→ WORK ORDER: Set down the entries below exactly; drop the pictures.

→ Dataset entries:

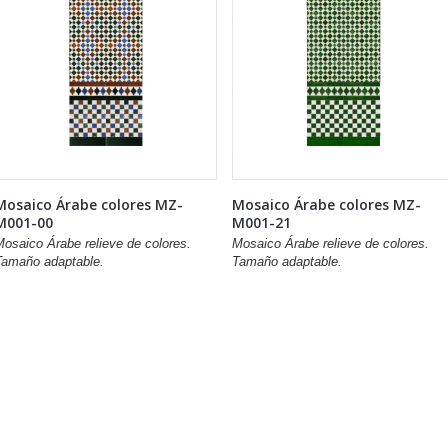
Mosaico Árabe colores MZ-
Mosaico Árabe colores MZ-
M001-00
M001-21
osaico Árabe relieve de colores.
Mosaico Árabe relieve de colores.
Tamaño adaptable.
Tamaño adaptable.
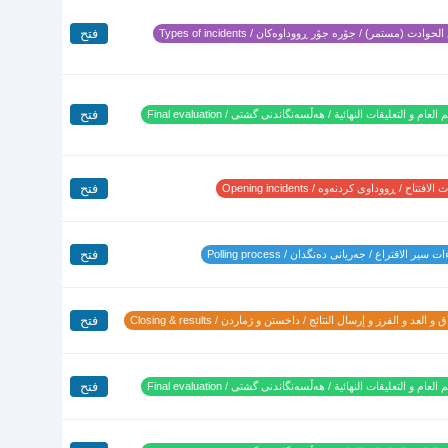
فتح
لحوادث (مستمر) / جۆرە جۆر ڕووداوەکان / Types of incidents
فتح
 العام و التعليقات النهائية / هەڵسەنگاندنی گشتی / Final evaluation
فتح
لافتتاح / ڕووداوی کردنەوە / Opening incidents
فتح
 سير الاقتراع / جەریانی دەنگدان / Polling process
فتح
 و العد و الفرز و إرسال النتائج / داخستن و ژماردن / Closing & results
فتح
 العام و التعليقات النهائية / هەڵسەنگاندنی گشتی / Final evaluation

→ RESULT:
Mosaico Árabe colores MZ-
Mosaico Árabe colores MZ-
M001-00
M001-21
osaico Árabe relieve de colores.
Mosaico Árabe relieve de colores.
Tamaño adaptable.
Tamaño adaptable.
فتح
لحوادث (مستمر) / جۆرە جۆر ڕووداوەکان / Types of incidents
فتح
 العام و التعليقات النهائية / هەڵسەنگاندنی گشتی / Final evaluation
فتح
لافتتاح / ڕووداوی کردنەوە / Opening incidents
فتح
 سير الاقتراع / جەریانی دەنگدان / Polling process
فتح
 و العد و الفرز و إرسال النتائج / داخستن و ژماردن / Closing & results
فتح
 العام و التعليقات النهائية / هەڵسەنگاندنی گشتی / Final evaluation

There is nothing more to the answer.